El Gran Demonio Celestial Soberano Novela - Capítulo 228
Capítulo 228
Capítulo 228.
Baek Yeon asintió una vez más, con los ojos brillantes.
Bu Eunseol no pudo evitar aclararse la garganta y hablar.
“La batalla de un artista marcial se decide por quién puede desenvainar su espada más rápido. Pero una lucha entre sectas depende de quién tiene más información”.
Bu Eunseol era un hombre de pocas palabras, pero una vez que empezaba a hablar, era elocuente.
Habló con voz persuasiva a los discípulos que lo miraban con ojos brillantes.
“El Escuadrón del Viento y la Nube es un lugar donde los mejores miembros con cualidades sobresalientes se reúnen para manejar el nivel más alto de información en el Mundo Marcial. Y si el Escuadrón del Viento y la Nube no existiera, no podría estar aquí hoy”.
Esa también era una historia basada en la verdad.
Retumbando.
Los discípulos, conmovidos por la historia de Bu Eunseol, ahora corrieron no hacia Sojeon, sino hacia donde estaba Baek Yeon.
“Baek Yeon”.
Al observar la escena, las gruesas venas de la frente de Sojeon se hincharon mientras susurraba suavemente.
“Podrías haberte rendido esta vez. El Escuadrón del Viento y la Nube se ha llevado a todos los discípulos decentes hasta ahora.”
Baek Yeon miró a los discípulos que se acercaban a él y negó con la cabeza.
“¿Depende de mí?
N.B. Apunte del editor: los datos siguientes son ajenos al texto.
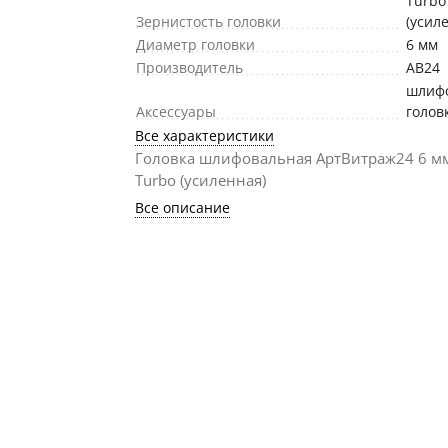
Turbo
Зернистость головки
(усил
Диаметр головки
6 мм
Производитель
АВ24
шлиф
Аксессуары
голов
Все характеристики
Головка шлифовальная АртВитраж24 6 мм
Turbo (усиленная)
Все описание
Fueron los discípulos quienes eligieron por sí mismos.”
Thud, thud.
Justo entonces, un anciano de complexión robusta se dirigió hacia el campo de entrenamiento.
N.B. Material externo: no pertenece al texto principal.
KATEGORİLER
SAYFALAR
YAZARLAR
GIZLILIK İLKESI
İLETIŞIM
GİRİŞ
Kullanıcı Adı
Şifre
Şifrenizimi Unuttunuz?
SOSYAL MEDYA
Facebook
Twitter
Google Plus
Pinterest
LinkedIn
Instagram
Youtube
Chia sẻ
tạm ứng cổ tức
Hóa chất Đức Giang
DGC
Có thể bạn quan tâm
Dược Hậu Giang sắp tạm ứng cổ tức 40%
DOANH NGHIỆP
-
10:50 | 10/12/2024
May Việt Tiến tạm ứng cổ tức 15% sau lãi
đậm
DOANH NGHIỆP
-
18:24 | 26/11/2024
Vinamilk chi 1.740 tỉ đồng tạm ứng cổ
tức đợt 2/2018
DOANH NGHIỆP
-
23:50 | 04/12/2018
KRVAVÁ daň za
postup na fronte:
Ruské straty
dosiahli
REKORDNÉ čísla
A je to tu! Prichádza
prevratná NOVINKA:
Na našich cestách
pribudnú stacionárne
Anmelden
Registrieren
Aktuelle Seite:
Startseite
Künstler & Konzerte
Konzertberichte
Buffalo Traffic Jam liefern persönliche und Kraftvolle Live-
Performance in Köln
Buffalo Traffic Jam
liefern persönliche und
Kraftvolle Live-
Era el Maestro de Hierro, Wang Gyeol, quien no solo administraba todo el equipo del Pabellón Nangya, sino que también ayudaba a los discípulos con su excelente conocimiento y sabiduría.
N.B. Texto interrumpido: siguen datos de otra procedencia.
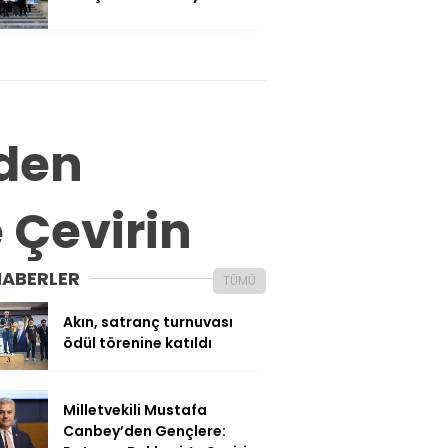
’den
e Çevirin
HABERLER
TÜMÜ
Akın, satranç turnuvası
ödül törenine katıldı
Milletvekili Mustafa
Canbey’den Gençlere: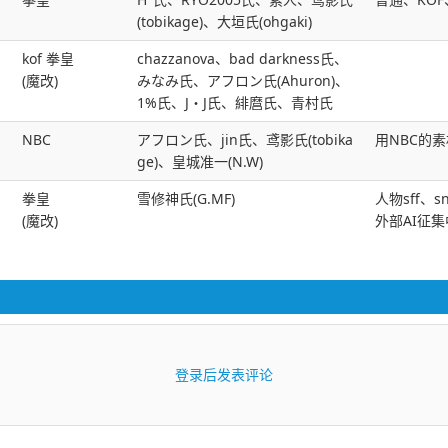
(tobikage)、大垣氏(ohgaki)
kof 拳皇
chazzanova、bad darkness氏、
(魔改)
みなみ氏、アフロン氏(Ahuron)、
1%氏、J・J氏、緋麿氏、青村氏
NBC
アフロン氏、jin氏、鸢影氏(tobika
用NBC的
ge)、皇城准一(N.W)
拳皇
雪修神氏(G.MF)
人物sff、
(魔改)
外部AI征集中
登录后发表评论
“¿Qué trae al Maestro de Hierro aquí?”
Mientras el gruñón Sojeon parpadeaba, Wang Gyeol se relamió los labios y dijo.
“El Vice Maestro de la Sala me ha ordenado que comience a reclutar para el Escuadrón de la Fortaleza Dorada.”
“¿El Maestro de Hierro está al mando del Escuadrón de la Fortaleza Dorada?”
“El Vice Maestro de la Sala está ocupado, así que me pidió que me hiciera cargo de esta tarea.”
Wang Gyeol suspiró y dijo con expresión amarga.
“De todos modos, muchos discípulos se han unido a la forja.”
El Escuadrón de la Fortaleza Dorada era la unidad defensiva que protegía el Pabellón Nangya en caso de una invasión externa.
En otras palabras, eran el último escuadrón de la muerte que construiría una línea defensiva y repelería la avalancha de enemigos.
Pero los muchachos no mostraron reacción alguna.
Ninguna secta se atrevería a invadir el Pabellón Nangya, repleto de temibles maestros, y tendrían que entrenar minuciosamente solo en artes marciales especializadas en defensa.
«Aceptaré a los primeros cincuenta aspirantes».
Sin embargo, Wang Gyeol pareció completamente impasible ante la tibia reacción, alzando una mano y mirando a los discípulos.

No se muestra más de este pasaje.